How this benchmark is measured — and who measures it.
Every number on the /stt pages comes from one open harness, run against each provider's native API on recognized public audio, scored by word error rate. This page documents that harness in full, states plainly that Speko has a commercial interest, and lists exactly what v1 does and does not claim. If a metric is not yet measured, we say so and suppress it — we do not fill the gap with a guess.
The harness
The probe loads a fixed manifest of audio clips with human reference transcripts, sends each clip to every provider, and scores the returned text against the reference. Each provider is reached through its own native API with our own key — not through the Speko gateway — so Speko is not in the measurement path.
- Driver
-
speko-bench-cli(TypeScript / Bun). Same clips, same parameters, every provider — re-runnable on each new model release. - Endpoints
- Native provider APIs, called directly (transcription endpoints), temperature 0, no prompt biasing or domain hints — a clean baseline measured identically for everyone.
- Scoring
- Word Error Rate (word-level Levenshtein) with a Unicode-safe normalizer: NFC + lowercase, hyphens split, spelled-out numbers folded to digits (so "twentieth" matches "20th"), punctuation stripped. Bootstrap 95% CIs.
- Artifact
- Every run saves the per-clip reference and hypothesis, so any number can be re-scored offline with no new API calls — a fixed scorer change re-prices history for free.
Corpora
The headline WER is a balanced mean across three clean-English corpora, 50 clips each. They are chosen for diversity of speaking style, so a single easy domain can't flatter a provider.

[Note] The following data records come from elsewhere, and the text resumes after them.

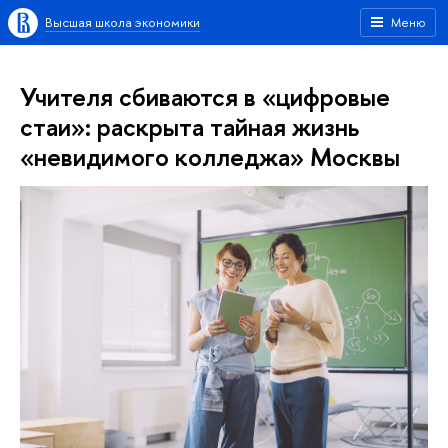
Высшая школа экономики
Меню
Учителя сбиваются в «цифровые
стаи»: раскрыта тайная жизнь
«невидимого колледжа» Москвы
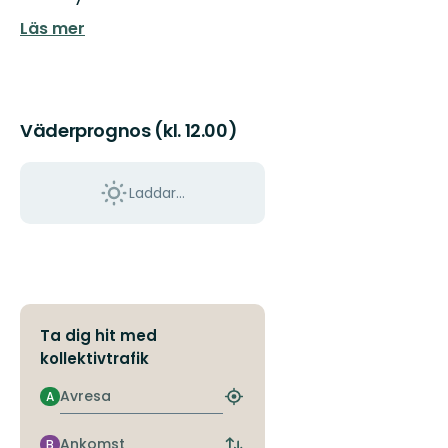
Läs mer
Väderprognos (kl. 12.00)
Laddar...
Ta dig hit med
kollektivtrafik
Avresa
A
Hitta
närmaste
hållplats
Ankomst
B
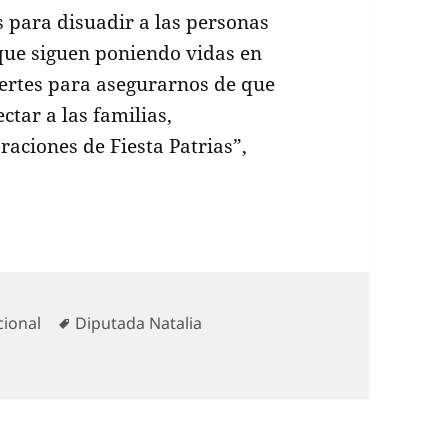
s para disuadir a las personas
 que siguen poniendo vidas en
ertes para asegurarnos de que
ctar a las familias,
aciones de Fiesta Patrias”,
egorías
Etiquetas
cional
Diputada Natalia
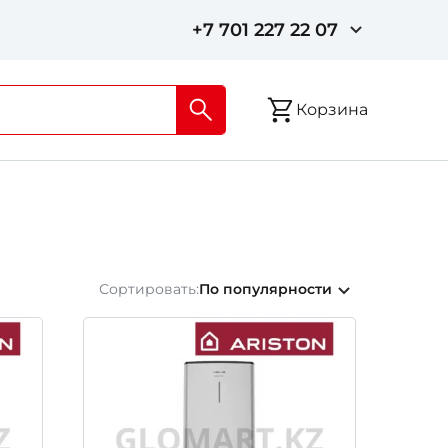
+7 701 227 22 07
Корзина
Сортировать:
По популярности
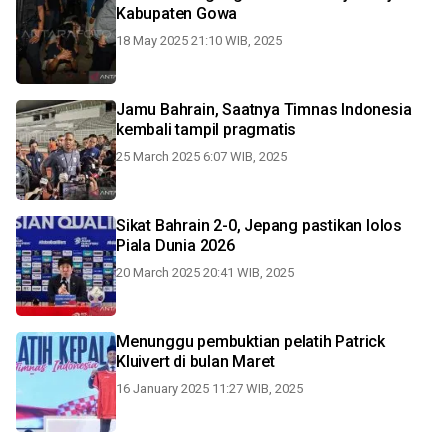
Kabupaten Gowa
18 May 2025 21:10 WIB, 2025
Jamu Bahrain, Saatnya Timnas Indonesia
kembali tampil pragmatis
25 March 2025 6:07 WIB, 2025
Sikat Bahrain 2-0, Jepang pastikan lolos
Piala Dunia 2026
20 March 2025 20:41 WIB, 2025
Menunggu pembuktian pelatih Patrick
Kluivert di bulan Maret
16 January 2025 11:27 WIB, 2025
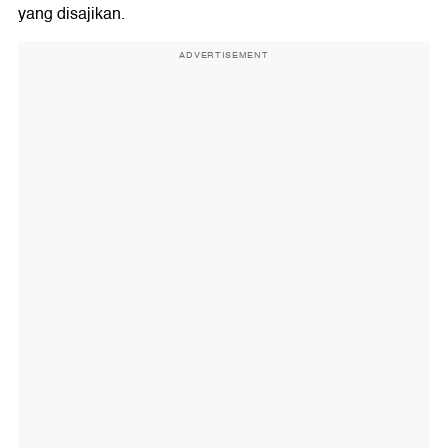
yang disajikan.
ADVERTISEMENT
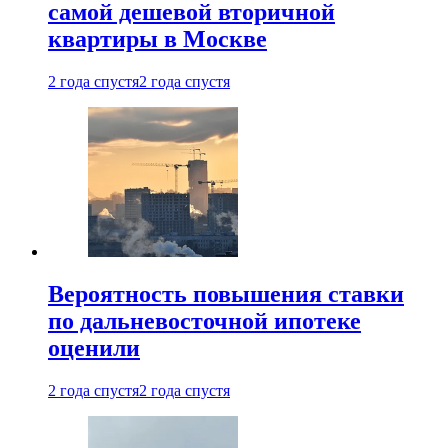
самой дешевой вторичной
квартиры в Москве
2 года спустя
2 года спустя
Вероятность повышения ставки
по дальневосточной ипотеке
оценили
2 года спустя
2 года спустя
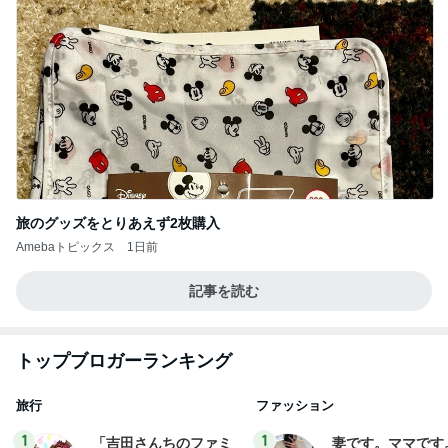
旅のグッズをとりあえず2枚購入
Amebaトピックス
1日前
記事を読む
トップブロガーランキング
旅行
ファッション
1
1
「吉田さんちのファミ
妻です。ママです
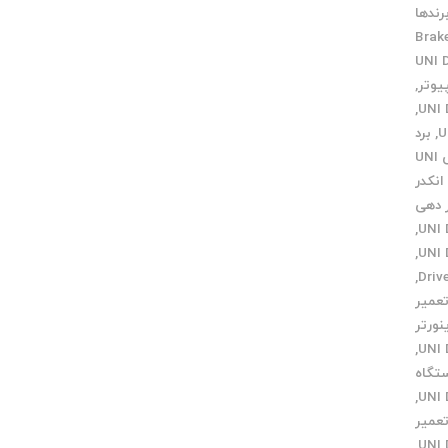
رندها
Brak
,
,
,
برد
برنامه نویسی UNI
انکدر
ر دهی
,
,
,
عمیر
نورتر
,
تگاه
,
عمیر
,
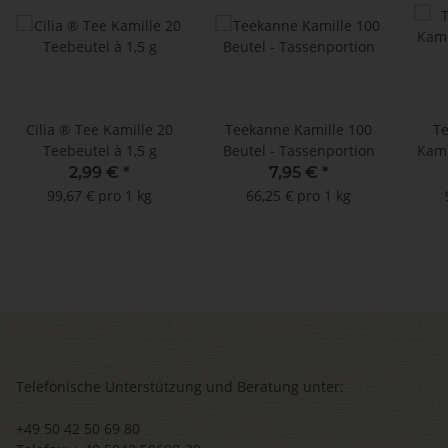
Cilia ® Tee Kamille 20
Teekanne Kamille 100
T
Teebeutel à 1,5 g
Beutel - Tassenportion
Kami
2,99 €
*
7,95 €
*
99,67 € pro 1 kg
66,25 € pro 1 kg
Telefonische Unterstützung und Beratung unter:
+49 50 42 50 69 80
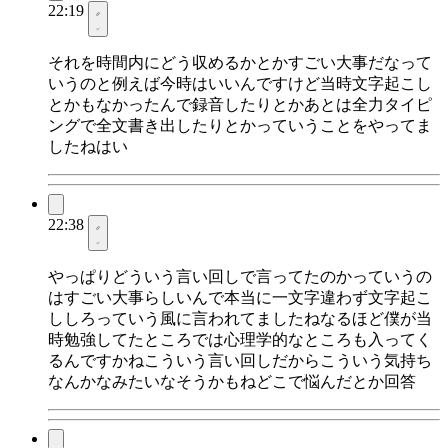
22:19
それを時間内にどう収めるかとかすごい大事だなって
いうのと例えば今時はいいんですけど当時文字起こし
とかもなかったんで録音したりとかあとは全力タイピ
ングで全文書き出したりとかっていうことをやってま
したねはい
22:38
やっぱりどういう言い回しで言ってたのかっていうの
はすごい大事らしいんで本当に一文字違わず文字起こ
ししろっていう風に言われてましたねなるほど僕が当
時勉強してたところでは心理学的なところも入ってく
るんですかねこういう言い回しだからこういう気持ち
なんかなみたいなそうかもねどこで悩んだとか回答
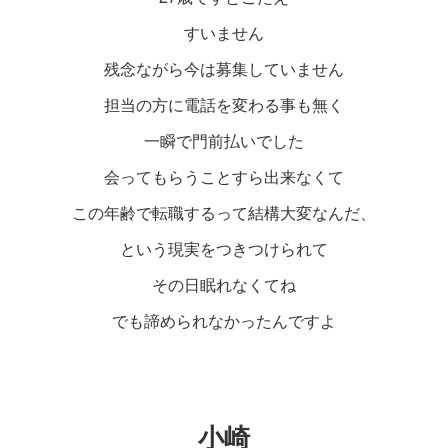
すいません
残念ながら今は募集していません
担当の方に電話を変わる事も無く
一瞬で門前払いでした
会ってもらうことすら出来なくて
この年齢で転職するって結構大変なんだ、
という現実をつきつけられて
その日眠れなくてね
でも諦められなかったんですよ
小崎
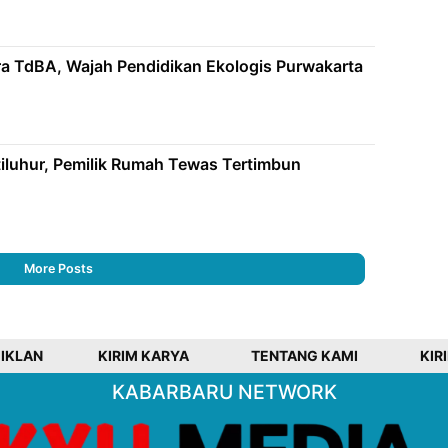
a TdBA, Wajah Pendidikan Ekologis Purwakarta
iluhur, Pemilik Rumah Tewas Tertimbun
More Posts
 IKLAN
KIRIM KARYA
TENTANG KAMI
KIR
KABARBARU NETWORK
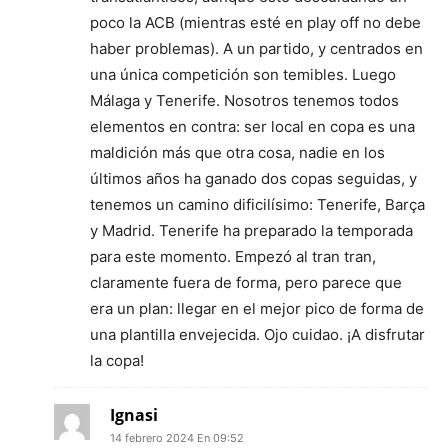
poco la ACB (mientras esté en play off no debe
haber problemas). A un partido, y centrados en
una única competición son temibles. Luego
Málaga y Tenerife. Nosotros tenemos todos
elementos en contra: ser local en copa es una
maldición más que otra cosa, nadie en los
últimos años ha ganado dos copas seguidas, y
tenemos un camino dificilísimo: Tenerife, Barça
y Madrid. Tenerife ha preparado la temporada
para este momento. Empezó al tran tran,
claramente fuera de forma, pero parece que
era un plan: llegar en el mejor pico de forma de
una plantilla envejecida. Ojo cuidao. ¡A disfrutar
la copa!
Ignasi
14 febrero 2024 En 09:52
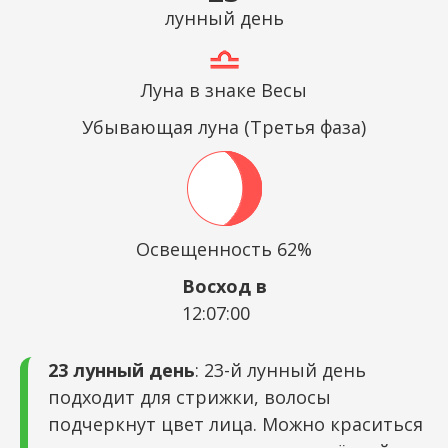
лунный день
Луна в знаке Весы
Убывающая луна (Третья фаза)
Освещенность 62%
Восход в
12:07:00
23 лунный день
: 23-й лунный день
подходит для стрижки, волосы
подчеркнут цвет лица. Можно краситься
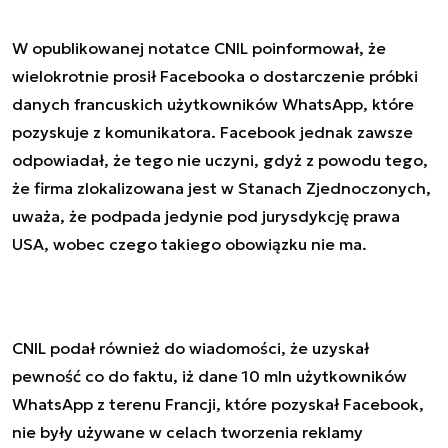
W opublikowanej notatce CNIL poinformował, że
wielokrotnie prosił Facebooka o dostarczenie próbki
danych francuskich użytkowników WhatsApp, które
pozyskuje z komunikatora. Facebook jednak zawsze
odpowiadał, że tego nie uczyni, gdyż z powodu tego,
że firma zlokalizowana jest w Stanach Zjednoczonych,
uważa, że podpada jedynie pod jurysdykcję prawa
USA, wobec czego takiego obowiązku nie ma.
CNIL podał również do wiadomości, że uzyskał
pewność co do faktu, iż dane 10 mln użytkowników
WhatsApp z terenu Francji, które pozyskał Facebook,
nie były używane w celach tworzenia reklamy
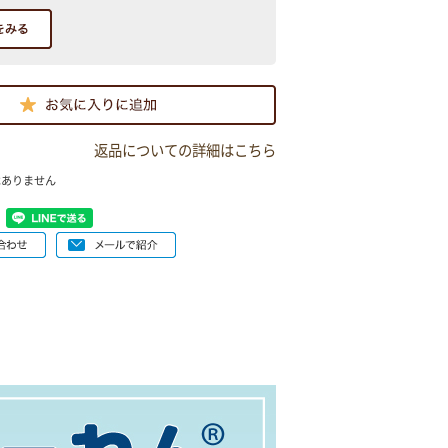
返品についての詳細はこちら
はありません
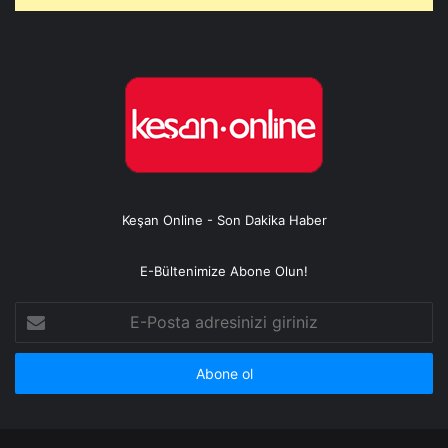
Keşan Online - Son Dakika Haber
E-Bültenimize Abone Olun!
E-
Posta
adresinizi
giriniz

| Corpus | Domain | Clips | Note |
|---|---|---|---|
| VoxPopuli | European-Parliament speech · 38 speakers | 50 clean English | Formal, real (not read-aloud) speech. |
| FLEURS | Read Wikipedia sentences (Google FLEURS) | 50 clean English | Recognized public corpus; number-heavy text. |
| MultiMed | Medical / scientific talks | 50 clean English | Domain vocabulary; where providers separate most. |
Speko runs the benchmark and sells a routing product.
State it plainly: Speko sells a voice-routing product, so a benchmark we publish has a commercial stake. We don't pretend otherwise. Here is what keeps it trustworthy in spite of that:
- Native APIs, not our gateway. Each provider is measured through its own transcription endpoint with our own key, so the Speko gateway is not in the measurement path and cannot tilt a result.
- Public corpora, open scorer. VoxPopuli, FLEURS, and MultiMed are recognized public datasets; WER is a standard metric and the exact normalizer is documented above — not a private scoring service.
- Identical treatment. Same clips, temperature 0, no prompt biasing for anyone. No provider gets a domain hint another doesn't.
- Re-scorable. Per-clip transcripts are saved, so the numbers can be independently re-scored — which is how the 2026-06-01 normalizer fix was applied to history without re-running anything.
What v1 does NOT claim.
The scope of v1 is narrow on purpose. Reading a chart as broader than this list is a misread, not a finding.
- — English only. Every published number is clean English; other languages are not yet measured.
- — Three corpora only: VoxPopuli (parliamentary), FLEURS (read), MultiMed (medical). Spontaneous, conversational, and noisy real-world speech are out of scope.
- — n=150 for the headline WER. Confidence intervals are wide (~±2 pts), so the top two providers are a statistical tie — read the ranking as tiers, not places.
- — Latency is end-to-end from a single location, so it includes network RTT. Per-region p99 ships later with a multi-region probe fleet — a Tokyo number must not be compared with a us-east-1 one.
- — Only two territories are measured: headline WER and silence-hallucination (Forensics). The other territories show "not yet measured" until their probes run — we never fill the gap with a guess.
- — The robustness/degradation profile uses ffmpeg-derived synthetic noise (phone codec, white/pink noise, reverb), not field recordings — treat it as indicative of synthetic degradation, not real-world acoustics.